Although the DC war titles were never as historically anchored or as well written as the Kurtzman books, Kanigher, like Kurtzman, refrained from glorifying the last resort of diplomacy, preferring instead to avoid stories that presented soldiers of opposing armies in a black and white contrast of good and evil. An outstanding example of this more evenhanded approach was the Kubert/Kanigher title, Enemy Ace. The series took the bold tact of featuring the enemy's point of view with stories about Hans von Hammer, a grim existentialist and flying ace of World War I.

Stories about the Rittmeister took on a higher degree of sophistication than was usual in comics. "I think the character had a lot more depth and a lot more breadth than many others," Kubert said. Although two other excellent artists, John Severin and Neal Adams, also portrayed von Hammer, Kubert remains the ace in that series.

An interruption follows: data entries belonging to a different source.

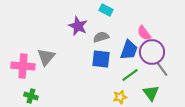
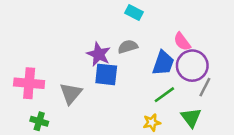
purple star: (78, 26) -> (99, 54), moved
gray triangle: (46, 57) -> (71, 93), moved
blue square: (101, 59) -> (106, 74), moved
gray line: (162, 69) -> (205, 87), turned 63

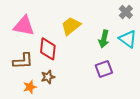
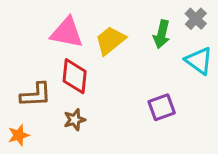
pink triangle: (24, 26) -> (67, 33), moved
green arrow: (104, 39) -> (162, 34), moved
orange star: (30, 87) -> (19, 135), moved

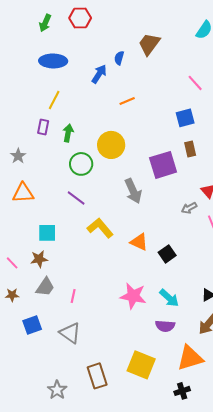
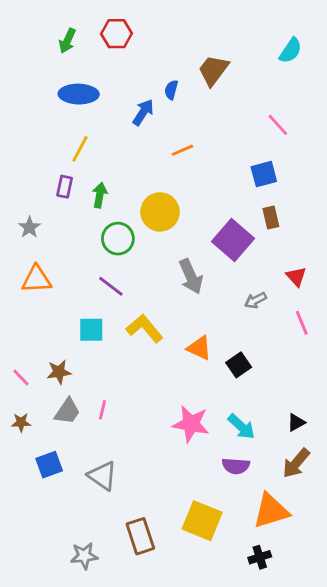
purple square: (163, 165) -> (233, 240), turned -32
gray arrow: (189, 208) -> (255, 300), moved
cyan square: (47, 233) -> (91, 330), moved
pink line: (73, 296) -> (102, 410), moved
gray star: (57, 390) -> (84, 556), turned 30

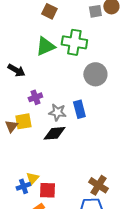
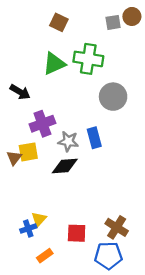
purple cross: (35, 97) -> (42, 124), size x1.5
red square: (47, 190) -> (77, 233), moved

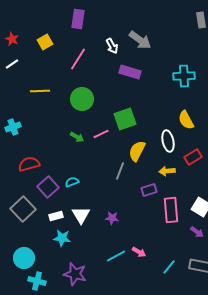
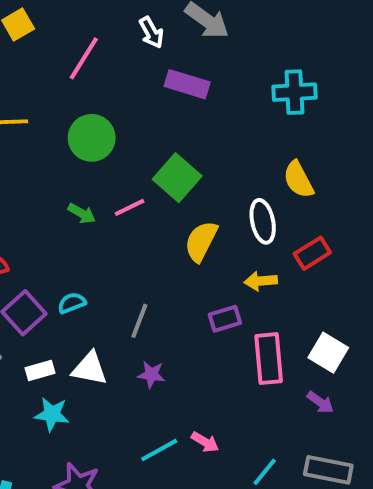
green square: (125, 119) -> (177, 178), turned -30
gray line: (120, 171) -> (139, 321), moved
white triangle: (81, 215) -> (90, 368), turned -48

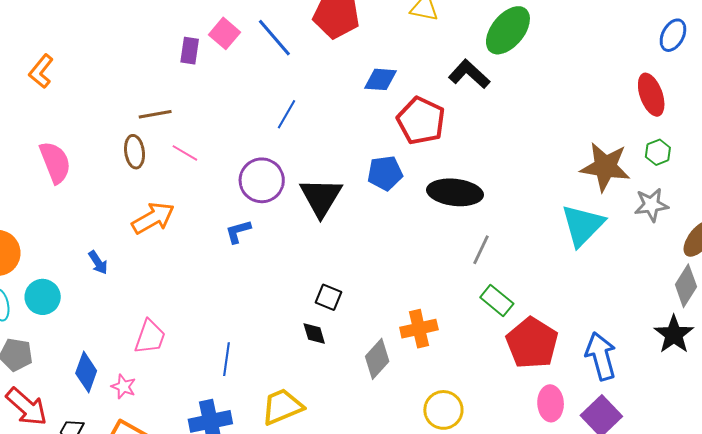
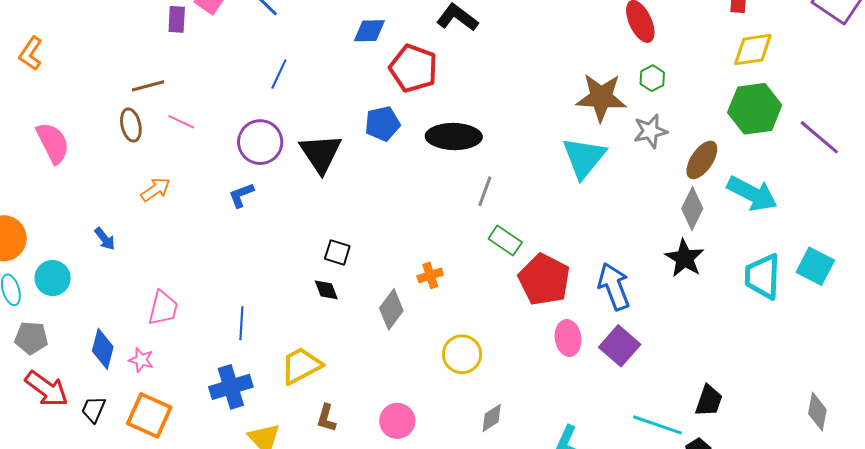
orange arrow: (153, 218) -> (155, 189), size x0.7
orange cross: (419, 329) -> (430, 275), size x0.7

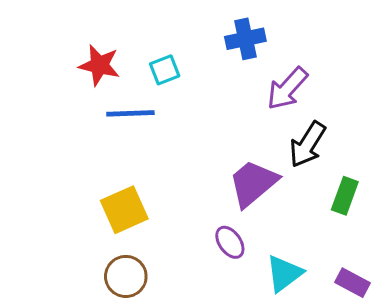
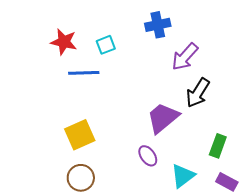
green rectangle: (345, 196) -> (218, 146), moved

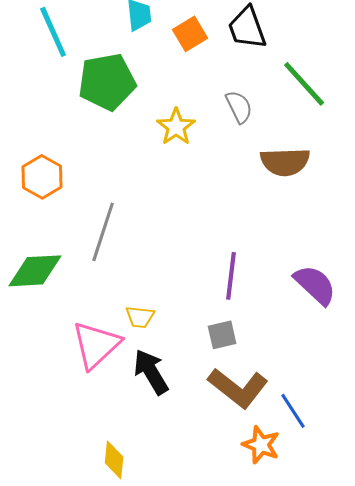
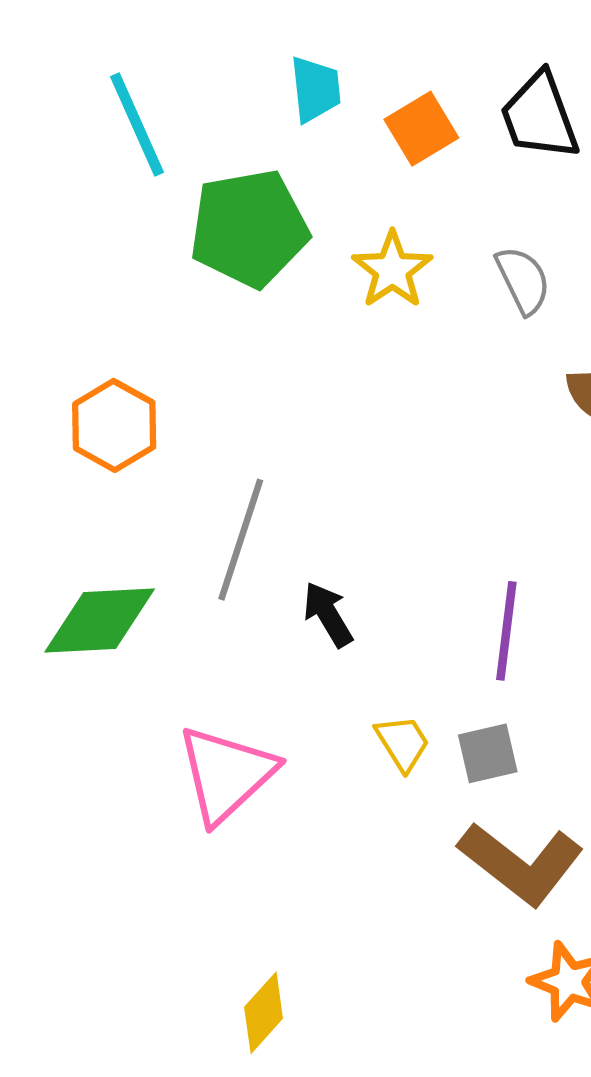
yellow star: (176, 127) -> (392, 270), moved
yellow trapezoid: (140, 317) -> (403, 743), moved, turned -128
black arrow: (151, 372) -> (328, 614), moved, size x0.7
yellow diamond: (114, 460) -> (264, 1013), turned 36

By the mid-sixties DC began promoting artists, as well as writers, to the position of editor, among them Carmine Infantino, Joe Orlando, and Dick Giordano. Kubert, naturally enough, eventually inherited the war books after Kanigher had been forced to step down due to illness. In keeping with not glamorizing the horror of war, one of his first moves was to institute the use of a blurb, "Make War No More," on all his books.

During 1966 and 1967 Kubert absented himself from DC for another kind of war story, based on America's most divisive war, The Green Berets comic strip. During the Vietnam conflict the actual Green Berets were glorified as an exclusive combat wing of the armed forces, specially trained fighting men proficient in guerrilla warfare. Robin Moore, author of The French Connection, had written The Green Berets as a novel. Now Kubert was contacted by Jerry Capp (brother of Li'l Abner creator Al) for a syndicated comic strip version.

Kubert employed his usual high level of quality and the strip, boosted by heavy promotion, took off. Dissatisfaction, however, eventually set in. Kubert had hoped to develop the strip along the lines of Terry and the Pirates, but began to feel that Capp had turned the strip into a flag-waving propaganda effort. After less than two years, Kubert left. The Green Berets floundered on for another few months and then, like the public's support for that war, thankfully disappeared.

Kubert returned to DC as an editor. In addition to his war book editing and illustrating, he took on an exciting new project in the early 1970s, illustrating Tarzan of the Apes. A big fan of Edgar Rice Burroughs, and Burne Hogarth's strip, Kubert read all 32 of ERB's Tarzan books. His talents at expressive, fluid anatomy and dynamic design resulted in one of the finest comic book adaptations of the 1912 classic character. During this period, Kubert also edited Korak, Son of Tarzan, giving a promising young artist, Mike Kaluta, some his first work, illustrating Burroughs' Carson of Venus as a back-up feature for the title. "It was a very pleasant experience. Every six pages he brought in reflected a labor of love."

In 1976 Kubert went on to found the School of Cartoon and Graphic Art. His school has turned out some notable graduates, including Tom Veitch, Steve Bissette, Timothy Truman, Tom Yeates and two of Kubert's sons, Adam and Andy ("with them I was tougher"). Two school projects were actual work on syndicated strips, Winnie Winkle and Big Ben Bolt, but in both cases Kubert found himself saddled with doing most of the art chores.

Despite the grueling workload of managing a school while editing DC titles, Kubert still finds time to work on other projects. One of his most notable, and recent, efforts is the 1996 graphic album Dark Horse's Fax From Sarajevo, a. grim account of the Bosnian civil war. Based on the experiences of Erwin Rustemagic, a friend of the Kubert's, Fax follows the harrowing experiences of Rustemagic and his family as the war in the former Yugoslavia expanded. Aside from his friendship with the author, who literally provided the story through faxes to the outside world, Kubert was motivated to spread the word about the horrific events unfolding. "I am the father of four sons.Every once in a while, in this world, things happen where you just caní't sit back and let it happen. Something has got to be done."

In 1997 the hardcover story won the Harvey Award for Best Graphic Album.